Late last month there was a major leak at LinkedIn that saw the passwords of 6.5 million users leaked online. It later became clear that the massive leak meant that 60% of the passwords used on the LinkedIn social network had been cracked. Among the users caught in that LinkedIn leak was none other than Facebook CEO and founder Mark Zuckerberg. Zuckerberg wasn’t the most secure user on the networks using the same password for LinkedIn as he did for Twitter and Pinterest apparently.
Over the weekend, his Twitter and Pinterest accounts were hacked and the group claiming responsibility for the hack is the OurMine Team. The group says the hacks were thanks to the LinkedIn password dump. Zuckerberg isn’t exactly prolific on either of those networks, his Twitter account has lain dormant since 2012. That doesn’t mean Twitter didn’t react quickly, his account was suspended and then reactivated with the tweet claiming the hack removed.
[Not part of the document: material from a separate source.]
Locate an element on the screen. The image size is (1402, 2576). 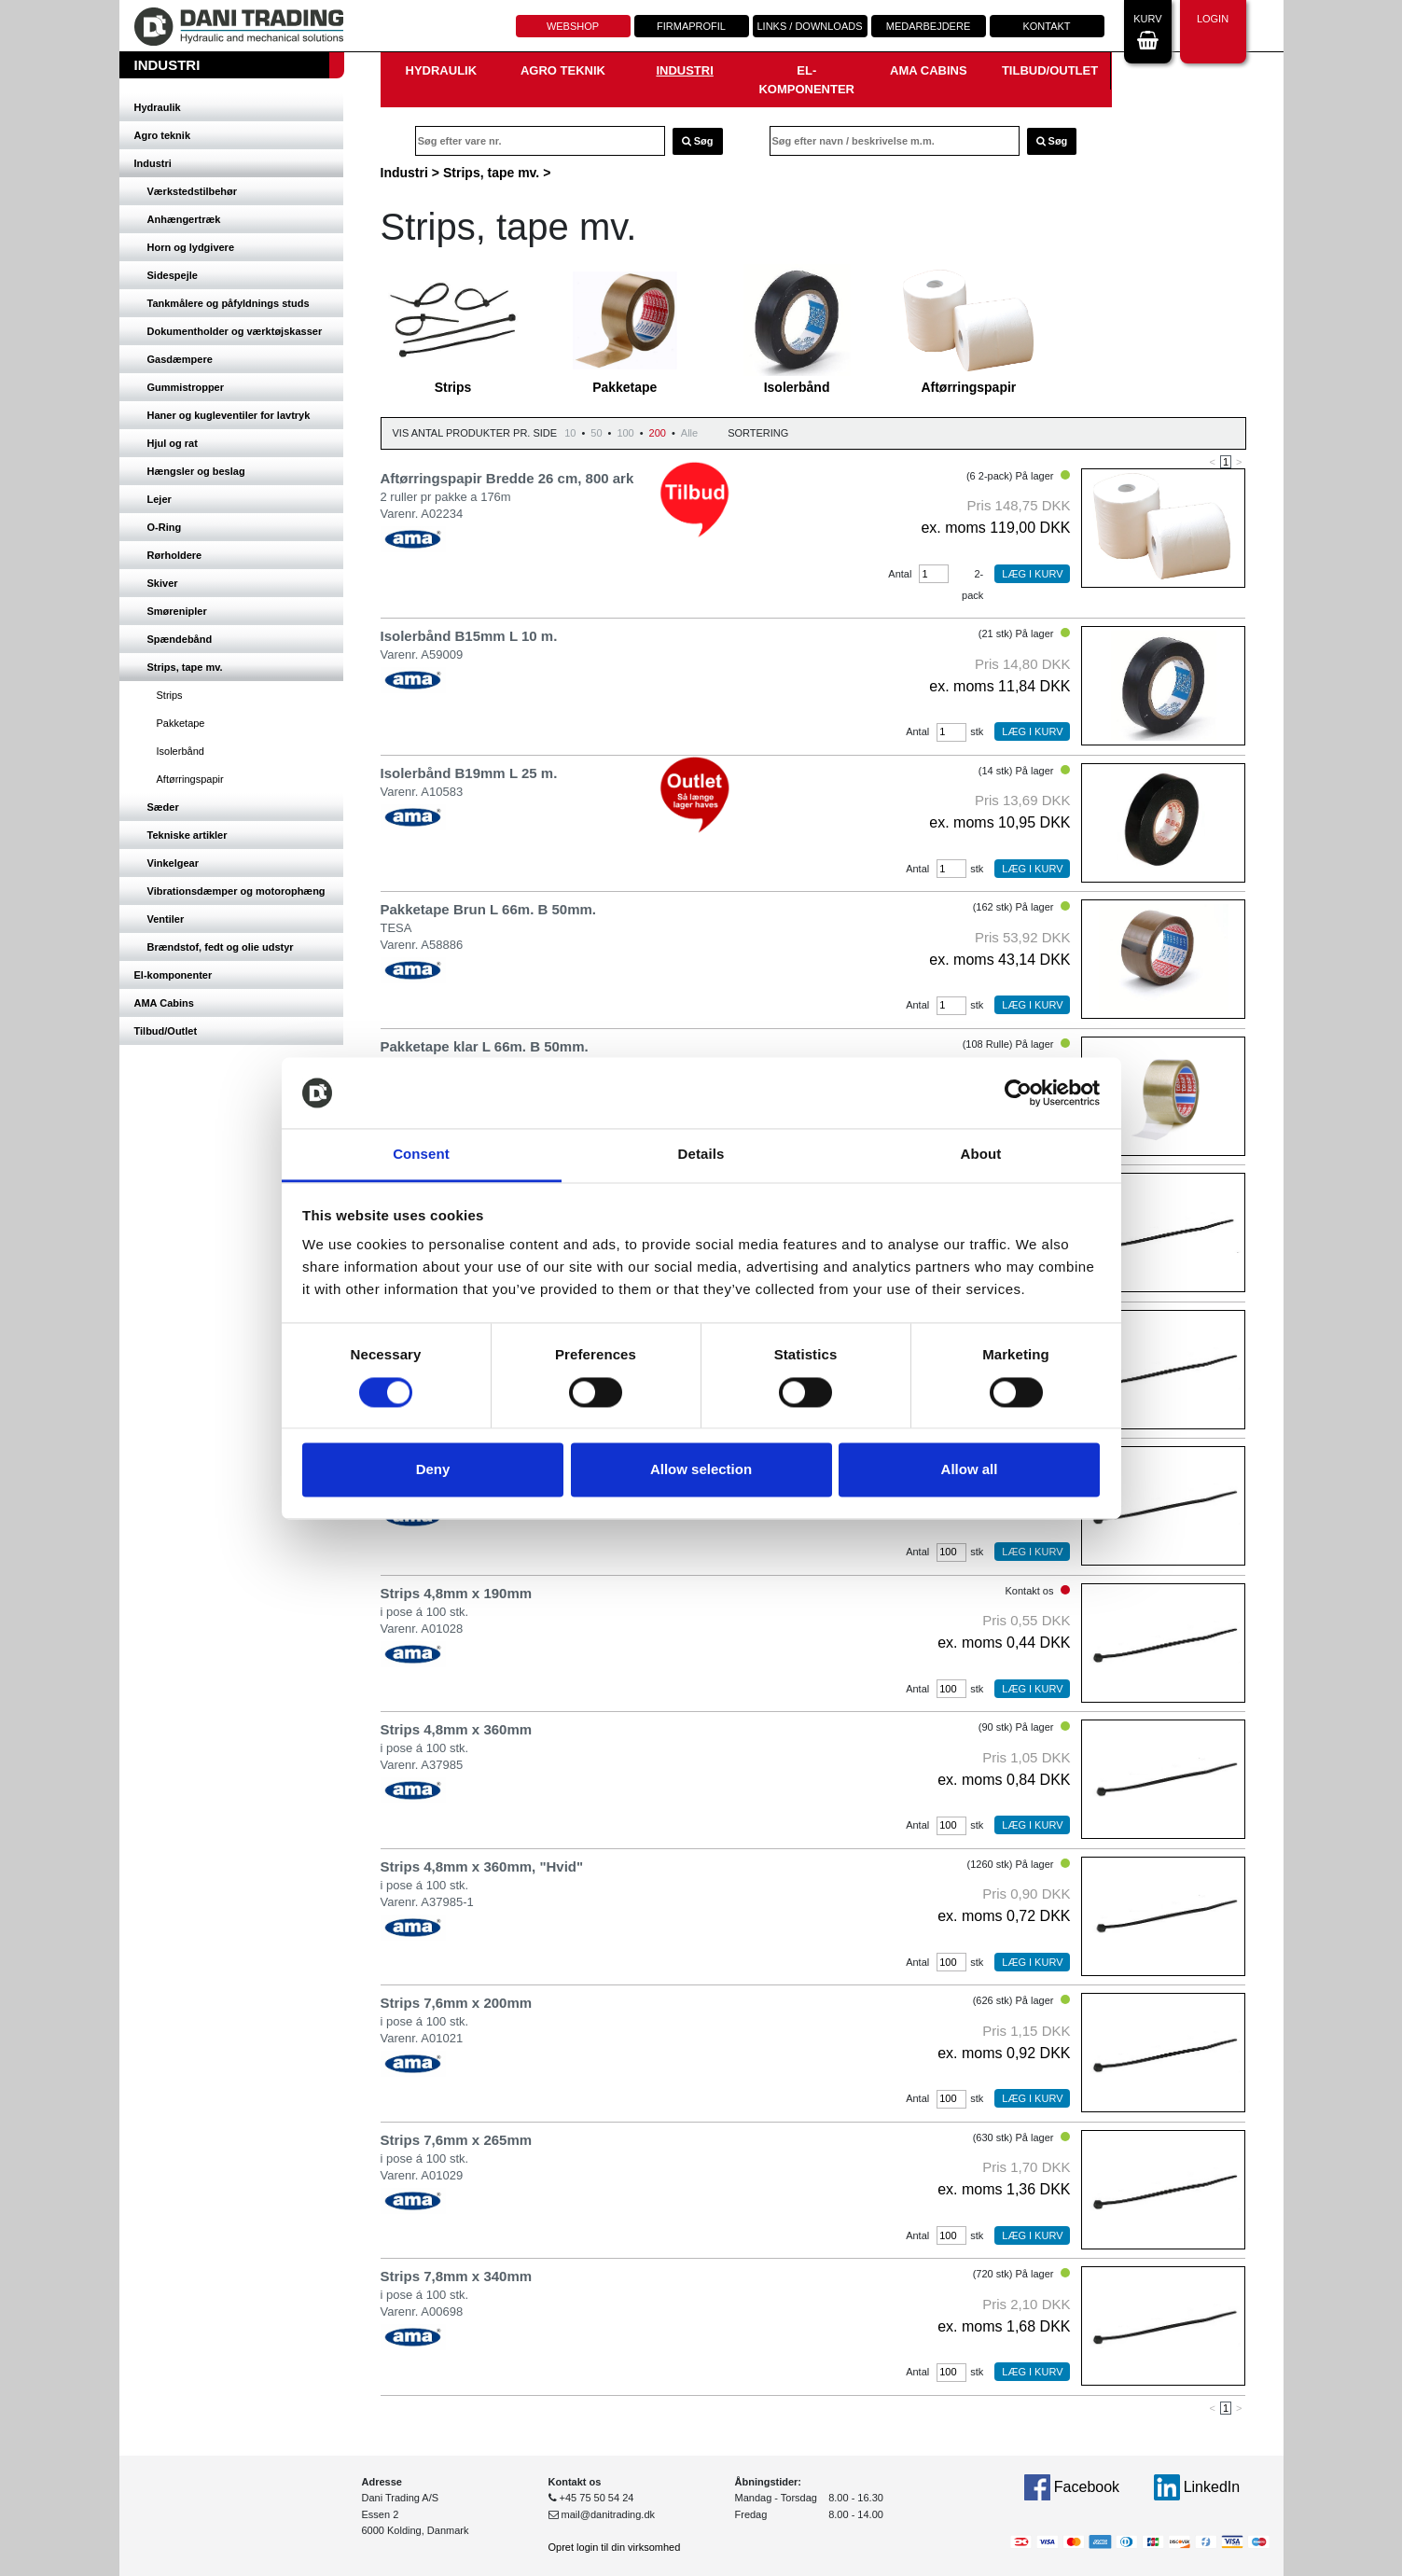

Presumably, Zuck used a different password for his Facebook account than he did at these other networks. According to the taunt posted to the twitter account, the password was “dadada” which isn’t exactly secure to begin with. The hacker group did claim to have compromised Zuckerberg’s Instagram account as well, but Facebook issued a statement denying that the Instagram account was hacked.
Facebook also noted that no Facebook accounts or systems were accessed. The offending accounts have since been re-secured. Zuckerberg does have a Google+ account, but that account wasn’t hacked. The LinkedIn hack that led to the compromised Zuckerberg accounts was in part because of the way that the passwords were stored at LinkedIn. Reports indicate that the passwords were stored using SHA1 encryption, but weren’t salted. When data is salted, an extra string is added to the password-pre-encryption to prevent brute-force dictionary attacks.